貨物混載業者とフォワーダー
広州交易会(カントンフェア)に無事参加し、最低発注数量(MOQ)を交渉し、東莞、深セン、仏山の工場に支払いを済ませました。さて、次に直面するのは最も複雑な物流の難関です。3つの異なる工場からの5,000キログラムの製品を、太平洋を越えて自社倉庫にどうやって運び込むか?
工場に国際輸送を任せてはいけません。広州または深センを拠点とする**フォワーダー(貨代 - Huo Dai)**を雇いましょう。
1. フォワーダーとは?
フォワーダーは、貨物専用の旅行代理店のような役割を果たします。彼らは巨大な貨物船や航空機を所有しているわけではありません。マースクやCOSCOのような海運会社と大量の割引料金を交渉し、その貨物スペースをあなたに販売するのです。

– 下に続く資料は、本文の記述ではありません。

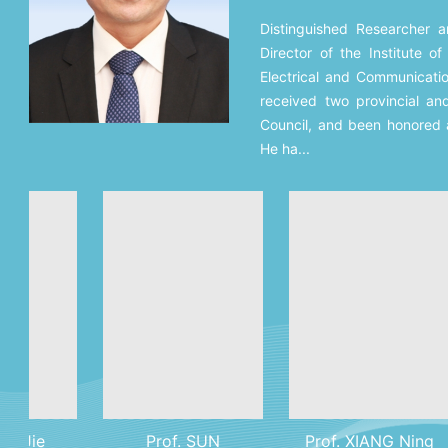
Distinguished Researcher 
Director of the Institute o
Electrical and Communicati
received two provincial an
Council, and been honored 
He ha...
Prof. SUN
Prof. XIANG Ning
M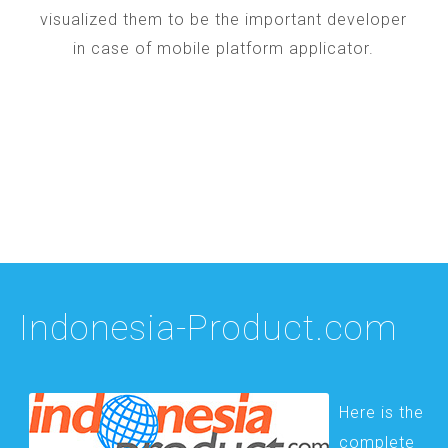
visualized them to be the important developer
in case of mobile platform applicator.
Indonesia-Product.com
Here is the
complete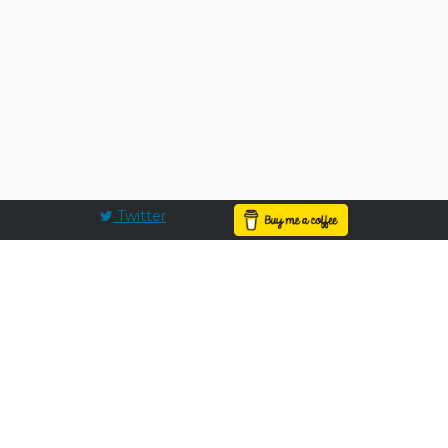
Twitter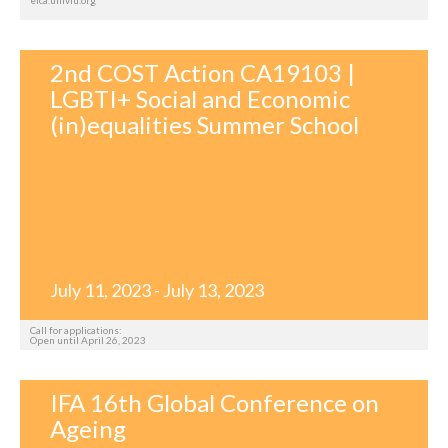
2nd COST Action CA19103 |
LGBTI+ Social and Economic
(in)equalities Summer School
July 11, 2023 - July 13, 2023
Call for applications:
Open until April 26, 2023
IFA 16th Global Conference on
Ageing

- 倉庫: 広州の優良フォワーダーは、大規模な物理倉庫(通常、白雲空港または南沙港の近く)を保有しています。
- 混載(最大の強み): これこそが彼らを雇う理由です。3つの異なる工場に指示を出し、安価な国内トラックでフォワーダーの広州倉庫に商品を配送させます。フォワーダーはすべての商品を受け取り、それらを1つの大口貨物にまとめ、単一の貨物としてすべての輸出通関書類を処理します。
2. LCL vs. FCL:海上貨物の選択
製品が重量物やかさばるもの(仏山の家具や大型電子機器など)の場合、海上貨物を利用する必要があります。選択肢は2つです。
FCL(フルコンテナロード)
- 20フィートまたは40フィートの鋼鉄製コンテナ全体を借り切ります。
- 利点: セキュリティが非常に高い(工場が封印し、自社倉庫に到着するまで開封されません)。1立方メートル(CBM)あたりのコストは最も低くなります。
LCL(コンテナ未満混載)
- 5立方メートル(大型冷蔵庫2台分程度)の商品しか購入しない場合、40フィートコンテナ全体は必要ありません。

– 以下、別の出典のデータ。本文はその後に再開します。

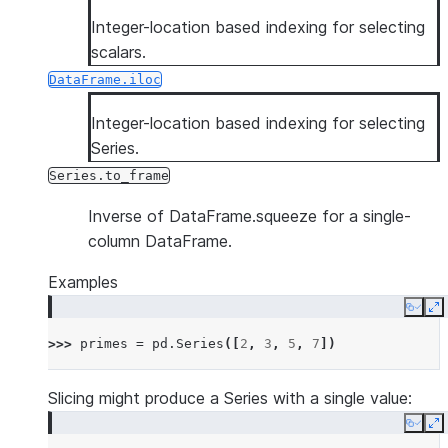
Integer-location based indexing for selecting
scalars.
DataFrame.iloc
Integer-location based indexing for selecting
Series.
Series.to_frame
Inverse of DataFrame.squeeze for a single-
column DataFrame.
Examples
Copy
E
>>> 
primes
=
pd
.
Series
([
2
,
3
,
5
,
7
])
Slicing might produce a Series with a single value:
Copy
E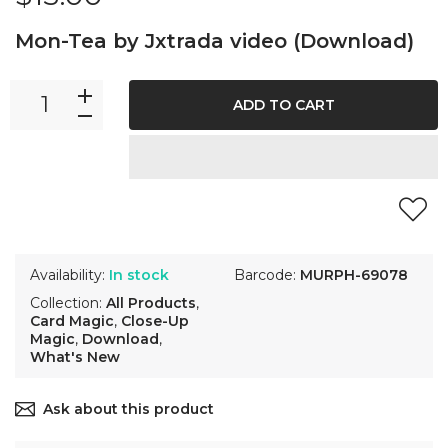
Mon-Tea by Jxtrada video (Download)
ADD TO CART
Availability:
In stock
Barcode:
MURPH-69078
Collection:
All Products
,
Card Magic
,
Close-Up
Magic
,
Download
,
What's New
Ask about this product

- 仕組み: フォワーダーがあなたの5 CBMの商品を、同じ仕向け港(例:ロサンゼルス)に向かう他の10人のバイヤーの商品と一緒にコンテナに詰め込みます。
- 欠点: フォワーダーが出荷前にコンテナが満杯になるのを待つ必要があり、仕向け港で商品を開梱・仕分けする必要があるため、時間が少しかかります。
3. インコタームズ:誰が何を支払うのか?(EXW vs. FOB)
広州交易会で価格交渉をする際には、インコタームズと呼ばれる3文字の略語を理解しておく必要があります。これらは、工場の責任範囲とあなたの責任範囲の境界を明確に定義します。

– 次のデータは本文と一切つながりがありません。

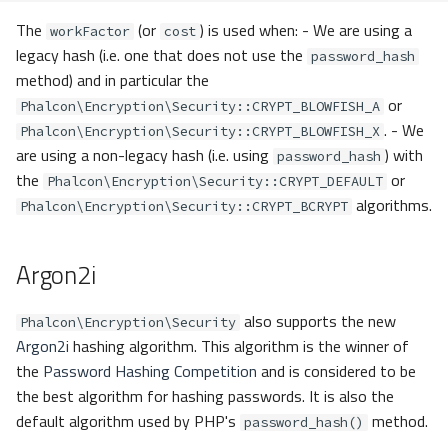
The
(or
) is used when: - We are using a
workFactor
cost
legacy hash (i.e. one that does not use the
password_hash
method) and in particular the
or
Phalcon\Encryption\Security::CRYPT_BLOWFISH_A
. - We
Phalcon\Encryption\Security::CRYPT_BLOWFISH_X
are using a non-legacy hash (i.e. using
) with
password_hash
the
or
Phalcon\Encryption\Security::CRYPT_DEFAULT
algorithms.
Phalcon\Encryption\Security::CRYPT_BCRYPT
Argon2i
also supports the new
Phalcon\Encryption\Security
Argon2i
hashing algorithm. This algorithm is the winner of
the
Password Hashing Competition
and is considered to be
the best algorithm for hashing passwords. It is also the
default algorithm used by PHP's
method.
password_hash()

- EXW(工場渡し): 工場は単に製品を製造し、自社の積み込みドックに置いておくだけです。あなたは、それを引き取るトラックを手配し、港まで運び、中国の輸出通関を行い、海上運賃を支払う責任を負います。単価は非常に低くなりますが、物流面での負担は大きくなります。
- FOB(本船渡し): これは国際調達におけるゴールドスタンダードです。工場は製品を製造し、広州港または深セン港までトラックで運び、中国の輸出通関手続きを行います。商品は船に積み込まれます。商品が「船に積まれた」時点で、責任はあなたに移ります。
- DDP(関税込み持込渡し): 工場(またはそのフォワーダー)が、米国/EUの輸入関税の支払いを含むすべてを処理し、商品をあなたのオフィスに直接配送します。単価は非常に高くなりますが、完全に手間がかかりません。
❓ よくある質問(FAQ)
Q: 中国のフォワーダーと自国のフォワーダー、どちらを使うべきですか?
A: 通常は中国を拠点とするフォワーダー(または広州に大規模なオフィスを持つ国際フォワーダー、例:FlexportやKuehne+Nagel)を利用するのが最善です。地元の中国フォワーダーは、国内のトラック輸送の遅延をスムーズに処理し、地元の輸出税関職員と積極的に交渉するための現地の関係性を持っています。
Q: 信頼できるフォワーダーを見つけるにはどうすればよいですか?
A: Google検索だけに頼らないでください。実績のある工場に推薦を依頼するか(工場は日常的に多数のフォワーダーと取引しています)、広州の興盛路にある外国人向けバーで出会った他のバイヤーから紹介を受けてください。